The following e-mail comes from Iris Greidinger of New York, who corrects me about some things I said about Andrea Bocelli earlier. I said, for instance, that the Metropolitan Opera should book him for a pop concert, unaware that (as Ms. Greidlinger lets me know) he now sings pop songs only as encores. Whatever one thinks about Bocelli’s singing, I should have known more before I ventured my comments.
I’ll only add that Ms. Greidinger and I have now exchanged more friendly messages, and that I hope it’s clear that I’m serious about posting dissenting views.
Here’s Ms. Greidinger’s e-mail to me:
Dear Mr. Sandow,
I am really tired of reading from critics such as yourself, who should know better, that Andrea Bocelli is not an opera singer. Isn’t it time for you to stop hiding your head in the sand and face up to the facts? Andrea Bocelli has performed the lead tenor role onstage in four operas so far: “La Boheme,” “Werther, ” “L’Amico Fritz” and “Madama Butterfly” and is scheduled to perform next year again in “Werther” and in “Tosca.” I think that makes him an opera singer in anybody’s book. The directors of five opera houses certainly think so. You may not care for his voice, but that is a different question entirely. I would remind you, however, that your opinion is disputed by some formidable music authorities who regard Bocelli as having a fine operatic voice–including the late Franco Corelli, Bryn Terfel, and maestros Lorin Maazel, Zubin Mehta, and Seiji Ozawa. I would also guess that you have not listened to Bocelli sing opera lately–if at all. He has developed significantly in power of projection and technique, through use of Corelli’s lowered larynx method. Having formed your opinion, you are not interested in how he has developed as a singer.
When you talk of him giving a concert at the Met, you presumably are thinking in terms of pop, which shows your lack of knowledge of his concert formats. He does not sing pop at a concert until the encores–his concerts are always composed strictly of operatic arias, sacred arias, classical art songs and Neapolitan songs.
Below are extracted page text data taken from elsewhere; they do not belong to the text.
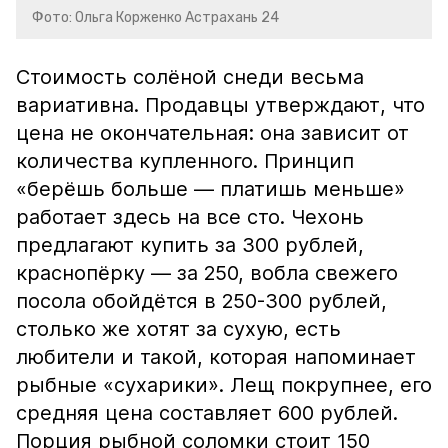
Фото: Ольга Корженко Астрахань 24
Стоимость солёной снеди весьма
вариативна. Продавцы утверждают, что
цена не окончательная: она зависит от
количества купленного. Принцип
«берёшь больше — платишь меньше»
работает здесь на все сто. Чехонь
предлагают купить за 300 рублей,
краснопёрку — за 250, вобла свежего
посола обойдётся в 250-300 рублей,
столько же хотят за сухую, есть
любители и такой, которая напоминает
рыбные «сухарики». Лещ покрупнее, его
средняя цена составляет 600 рублей.
Порция рыбной соломки стоит 150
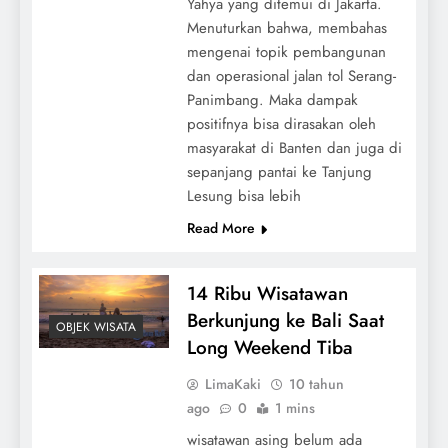
Yahya yang ditemui di Jakarta.
Menuturkan bahwa, membahas
mengenai topik pembangunan
dan operasional jalan tol Serang-
Panimbang. Maka dampak
positifnya bisa dirasakan oleh
masyarakat di Banten dan juga di
sepanjang pantai ke Tanjung
Lesung bisa lebih
Read More
14 Ribu Wisatawan
Berkunjung ke Bali Saat
OBJEK WISATA
Long Weekend Tiba
LimaKaki
10 tahun
ago
0
1 mins
wisatawan asing belum ada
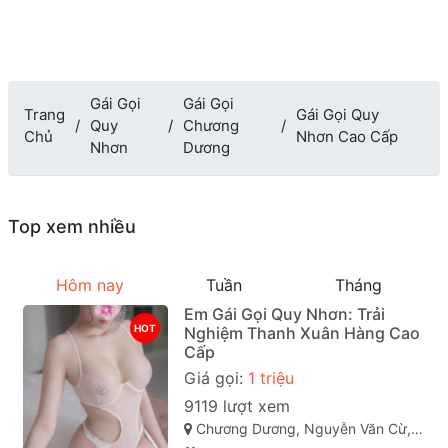
Gái Gọi
Gái Gọi
Trang
Gái Gọi Quy
Quy
Chương
Chủ
Nhơn Cao Cấp
Nhơn
Dương
Top xem nhiều
Hôm nay
Tuần
Tháng
Em Gái Gọi Quy Nhơn: Trải
HOT
Nghiệm Thanh Xuân Hàng Cao
Cấp
Giá gọi:
1 triệu
9119 lượt xem
Chương Dương, Nguyễn Văn Cừ, Quy Nhơn, Bình Định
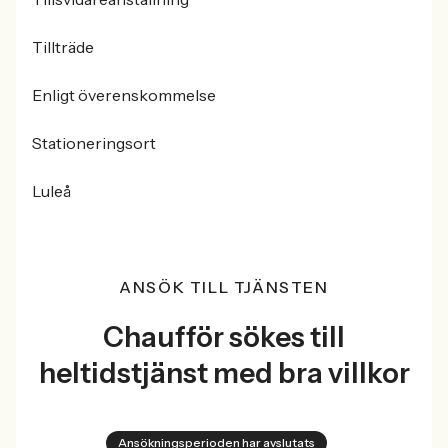
Tillträde
Enligt överenskommelse
Stationeringsort
Luleå
ANSÖK TILL TJÄNSTEN
Chaufför sökes till
heltidstjänst med bra villkor
Ansökningsperioden har avslutats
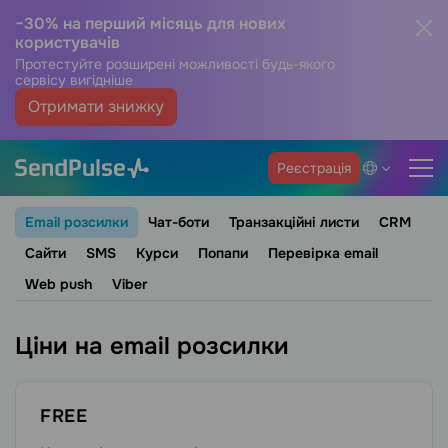
−30% на перший місяць для нових
користувачів
Протестуйте розширені можливості будь-якого
сервісу вигідніше
Отримати знижку
Реєстрація
Email розсилки
Чат-боти
Транзакційні листи
CRM
Сайти
SMS
Курси
Попапи
Перевірка email
Web push
Viber
Ціни на email розсилки
FREE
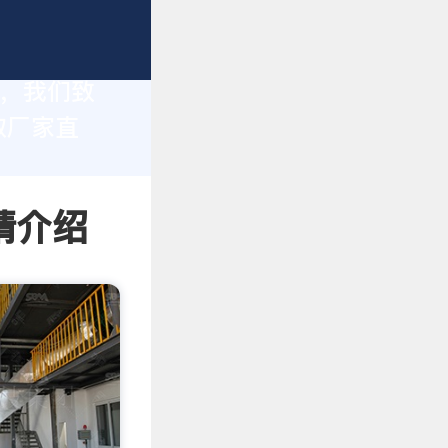
家，我们致
取厂家直
情介绍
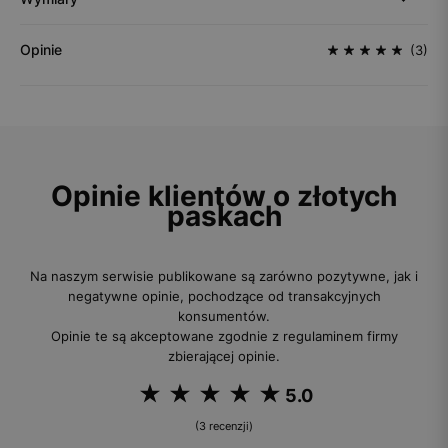
Opinie
(3)
Opinie klientów o złotych
paskach
Na naszym serwisie publikowane są zarówno pozytywne, jak i
negatywne opinie, pochodzące od transakcyjnych
konsumentów.
Opinie te są akceptowane zgodnie z regulaminem firmy
zbierającej opinie.
5.0
(3 recenzji)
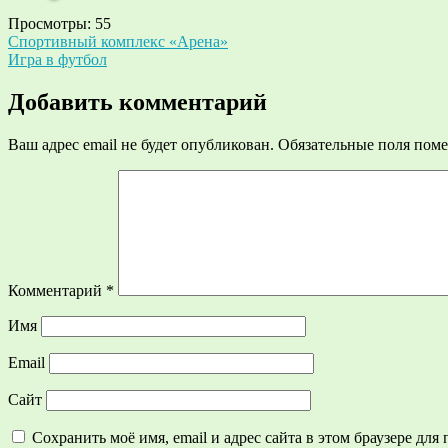
Просмотры:
55
Навигация
Спортивный комплекс «Арена»
Игра в футбол
по
записям
Добавить комментарий
Ваш адрес email не будет опубликован.
Обязательные поля пом
Комментарий
*
Имя
Email
Сайт
Сохранить моё имя, email и адрес сайта в этом браузере д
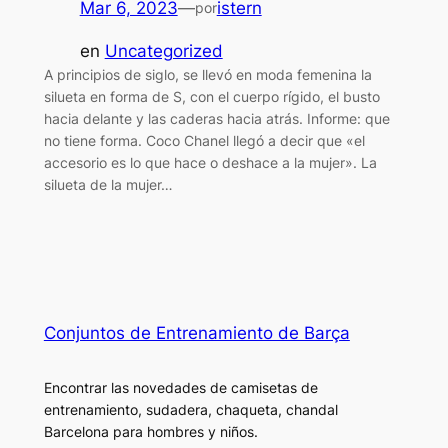
Mar 6, 2023
—
istern
por
en
Uncategorized
A principios de siglo, se llevó en moda femenina la
silueta en forma de S, con el cuerpo rígido, el busto
hacia delante y las caderas hacia atrás. Informe: que
no tiene forma. Coco Chanel llegó a decir que «el
accesorio es lo que hace o deshace a la mujer». La
silueta de la mujer…
Conjuntos de Entrenamiento de Barça
Encontrar las novedades de camisetas de
entrenamiento, sudadera, chaqueta, chandal
Barcelona para hombres y niños.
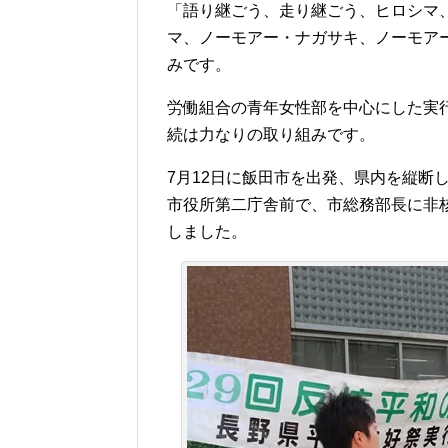
「語り継ごう、走り継ごう、ヒロシマ
マ、ノーモアー・ナガサキ、ノーモア
みです。
労働組合の青年女性部を中心にした実
続は力なりの取り組みです。
7月12日に飯田市を出発、県内を縦断
市役所第二庁舎前で、市総務部長に非
しました。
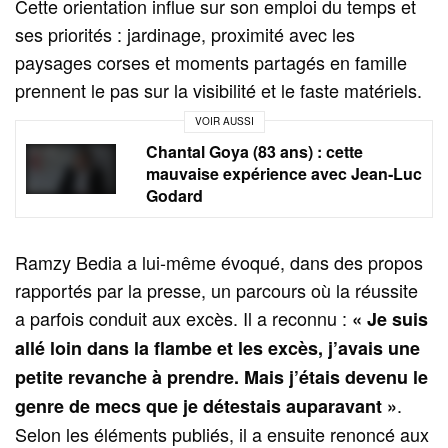
Cette orientation influe sur son emploi du temps et
ses priorités : jardinage, proximité avec les
paysages corses et moments partagés en famille
prennent le pas sur la visibilité et le faste matériels.
VOIR AUSSI
Chantal Goya (83 ans) : cette
mauvaise expérience avec Jean‑Luc
Godard
Ramzy Bedia a lui-même évoqué, dans des propos
rapportés par la presse, un parcours où la réussite
a parfois conduit aux excès. Il a reconnu :
« Je suis
allé loin dans la flambe et les excès, j’avais une
petite revanche à prendre. Mais j’étais devenu le
.
genre de mecs que je détestais auparavant »
Selon les éléments publiés, il a ensuite renoncé aux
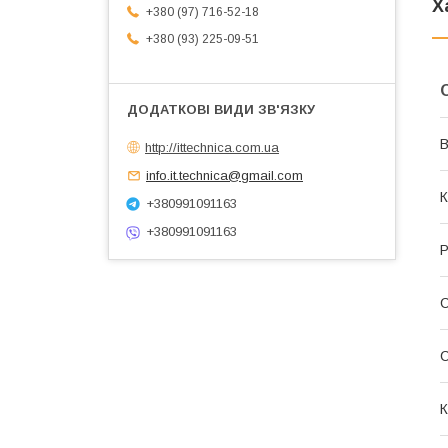
Х
+380 (97) 716-52-18
+380 (93) 225-09-51
В
http://ittechnica.com.ua
info.it.technica@gmail.com
К
+380991091163
+380991091163
Р
С
К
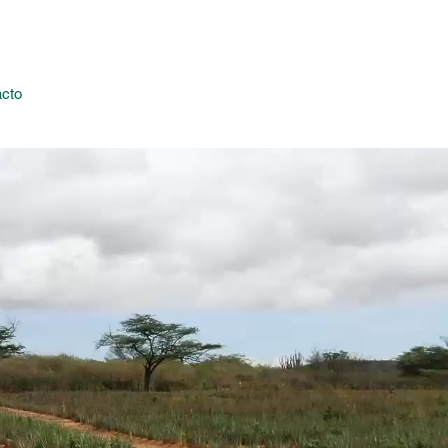
Iniciar sesión
cto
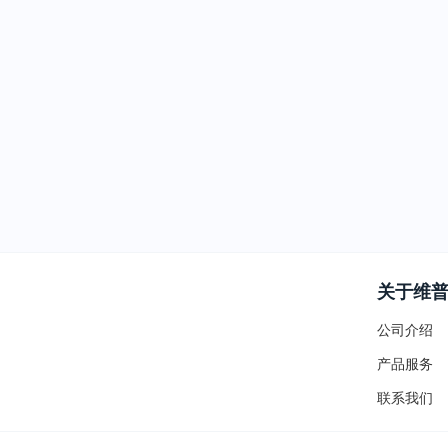
关于维
公司介绍
产品服务
联系我们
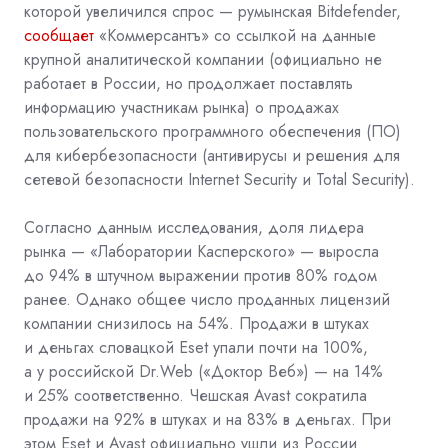
которой увеличился спрос — румынская Bitdefender,
сообщает
«Коммерсантъ» со ссылкой на данные
крупной аналитической компании (официально не
работает в России, но продолжает поставлять
информацию участникам рынка) о продажах
пользовательского программного обеспечения (ПО)
для кибербезопасности (антивирусы и решения для
сетевой безопасности Internet Security и Total Security).
Согласно данным исследования, доля лидера
рынка — «Лаборатории Касперского» — выросла
до 94% в штучном выражении против 80% годом
ранее. Однако общее число проданных лицензий
компании снизилось на 54%. Продажи в штуках
и деньгах словацкой Eset упали почти на 100%,
а у российской Dr.Web («Доктор Веб») — на 14%
и 25% соответственно. Чешская Avast сократила
продажи на 92% в штуках и на 83% в деньгах. При
этом Eset и Avast официально ушли из России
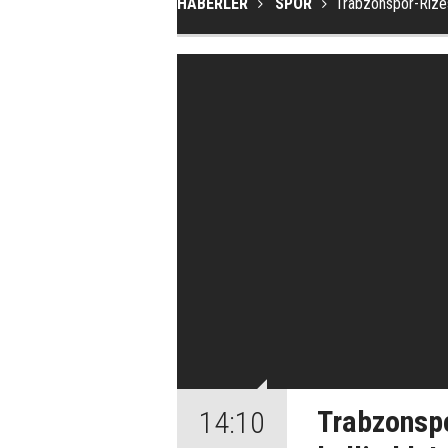
HABERLER
SPOR
Trabzonspor-Rizes
Trabzonsp
14:10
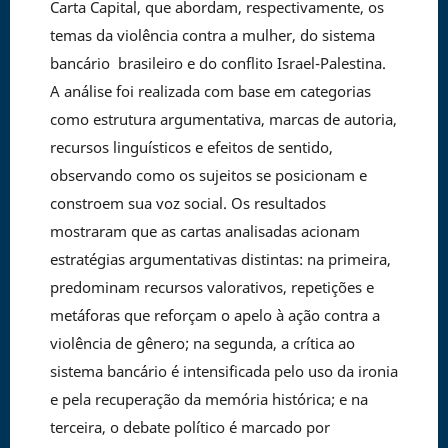
Carta Capital, que abordam, respectivamente, os
temas da violência contra a mulher, do sistema
bancário brasileiro e do conflito Israel-Palestina.
A análise foi realizada com base em categorias
como estrutura argumentativa, marcas de autoria,
recursos linguísticos e efeitos de sentido,
observando como os sujeitos se posicionam e
constroem sua voz social. Os resultados
mostraram que as cartas analisadas acionam
estratégias argumentativas distintas: na primeira,
predominam recursos valorativos, repetições e
metáforas que reforçam o apelo à ação contra a
violência de gênero; na segunda, a crítica ao
sistema bancário é intensificada pelo uso da ironia
e pela recuperação da memória histórica; e na
terceira, o debate político é marcado por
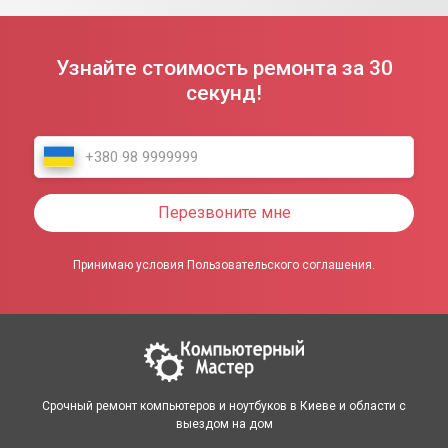
Узнайте стоимость ремонта за 30
секунд!
Перезвоните мне
Принимаю условия Пользовательского соглашения.
Срочный ремонт компьютеров и ноутбуков в Киеве и области с
выездом на дом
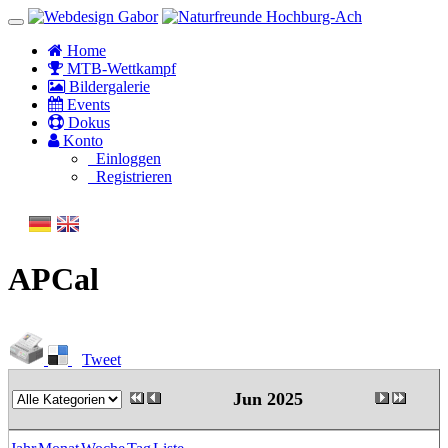
Home
MTB-Wettkampf
Bildergalerie
Events
Dokus
Konto
Einloggen
Registrieren
APCal
Tweet
Jun 2025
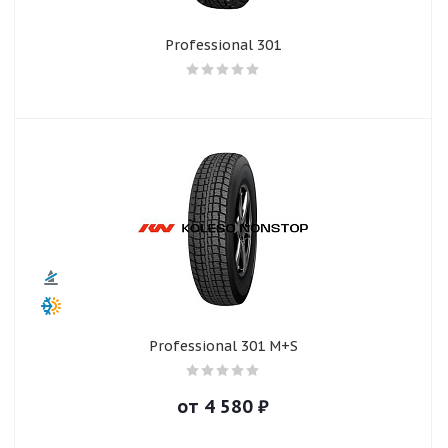
Professional 301
Professional 301 M+S
от
4 580
₽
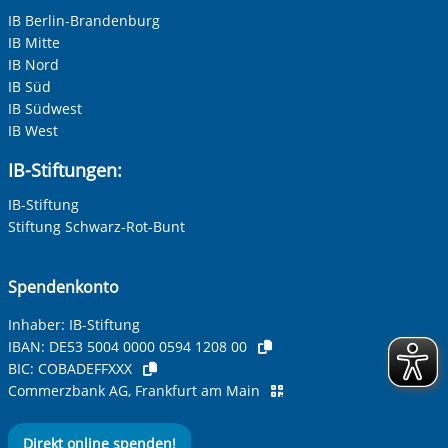
IB Berlin-Brandenburg
IB Mitte
Adresse (PLZ, Ort, Strasse)
IB Nord
IB Süd
IB Südwest
IB West
Ihre E-Mail-Adresse
*
IB-Stiftungen:
IB-Stiftung
Ihre Telefonnummer
Stiftung Schwarz-Rot-Bunt
Spendenkonto
Betreff ihrer Anfrage
Inhaber: IB-Stiftung
IBAN:
DE53 5004 0000 0594 1208 00
BIC:
COBADEFFXXX
Ihre Nachricht
*
Commerzbank AG, Frankfurt am Main
Direkt online spenden!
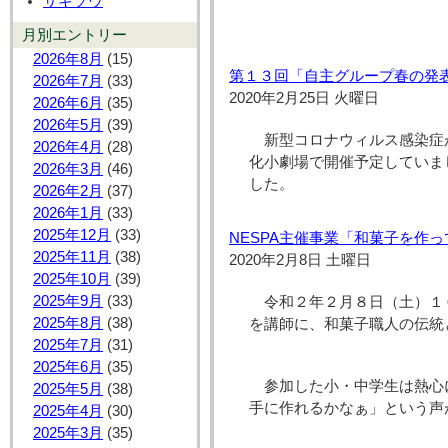
サギソウ
月別エントリー
2026年8月
(15)
第１３回「自主グループ春の発
2026年7月
(33)
2020年2月25日 火曜日
2026年6月
(35)
2026年5月
(39)
新型コロナウィルス感染症
2026年4月
(28)
化小劇場で開催予定していま
2026年3月
(46)
した。
2026年2月
(37)
2026年1月
(33)
2025年12月
(33)
NESPA主催事業「和菓子を作
2025年11月
(38)
2020年2月8日 土曜日
2025年10月
(39)
2025年9月
(33)
令和２年２月８日（土）１
2025年8月
(38)
を講師に、和菓子職人の伝統
2025年7月
(31)
2025年6月
(35)
参加した小・中学生は熱心
2025年5月
(38)
手に作れるかなぁ」という声
2025年4月
(30)
2025年3月
(35)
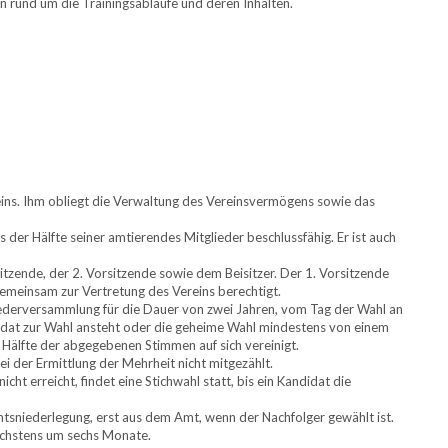
en rund um die Trainingsabläufe und deren Inhalten.
eins. Ihm obliegt die Verwaltung des Vereinsvermögens sowie das
der Hälfte seiner amtierendes Mitglieder beschlussfähig. Er ist auch
itzende, der 2. Vorsitzende sowie dem Beisitzer. Der 1. Vorsitzende
d gemeinsam zur Vertretung des Vereins berechtigt.
ederversammlung für die Dauer von zwei Jahren, vom Tag der Wahl an
didat zur Wahl ansteht oder die geheime Wahl mindestens von einem
e Hälfte der abgegebenen Stimmen auf sich vereinigt.
 der Ermittlung der Mehrheit nicht mitgezählt.
ht erreicht, findet eine Stichwahl statt, bis ein Kandidat die
tsniederlegung, erst aus dem Amt, wenn der Nachfolger gewählt ist.
öchstens um sechs Monate.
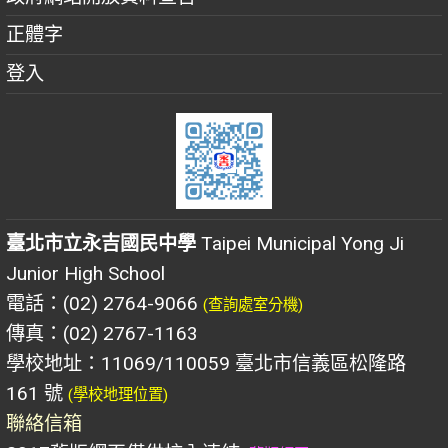
正體字
登入
臺北市立永吉國民中學
Taipei Municipal Yong Ji
Junior High School
電話：(02) 2764-9066
(查詢處室分機)
傳真：(02) 2767-1163
學校地址：11069/110059 臺北市信義區松隆路
161 號
(學校地理位置)
聯絡信箱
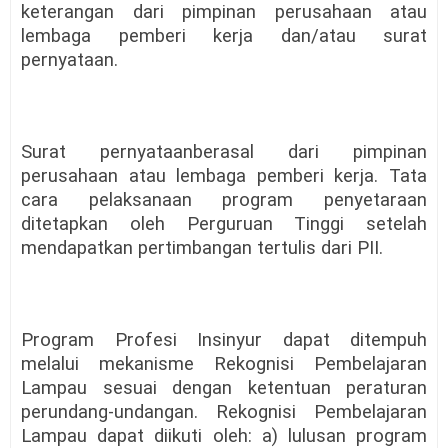
keterangan dari pimpinan perusahaan atau
lembaga pemberi kerja dan/atau surat
pernyataan.
Surat pernyataanberasal dari pimpinan
perusahaan atau lembaga pemberi kerja. Tata
cara pelaksanaan program penyetaraan
ditetapkan oleh Perguruan Tinggi setelah
mendapatkan pertimbangan tertulis dari PII.
Program Profesi Insinyur dapat ditempuh
melalui mekanisme Rekognisi Pembelajaran
Lampau sesuai dengan ketentuan peraturan
perundang-undangan. Rekognisi Pembelajaran
Lampau dapat diikuti oleh: a) lulusan program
He has brought hundreds of thousands of people into his concerts to hear this music and has thus done more to introduce people of all ages to classical music than any other tenor singing today–certainly far more than the Met itself is doing.
Considering the mediocre quality of some of the tenors currently singing at the Met, it would be in no way a lowering of their present standards to have Bocelli perform opera there. He has what many of us consider a uniquely beautiful voice with long breath, wonderful phrasing and diminuendos, a dark baritonal register, and sustained high top notes. He has a beautiful, still developing tenor voice with heart in it, whose unusual range, emotionality, and tenderness has moved and enchanted a great variety of listeners, including some very seasoned opera goers, some aspiring opera singers, some neophytes, and some relatively new listeners. He is not Corelli, Pavarotti, or Domingo, but the Met is not offering any singers who can equal the great singers of the past or present either–which is one reason why they have empty seats.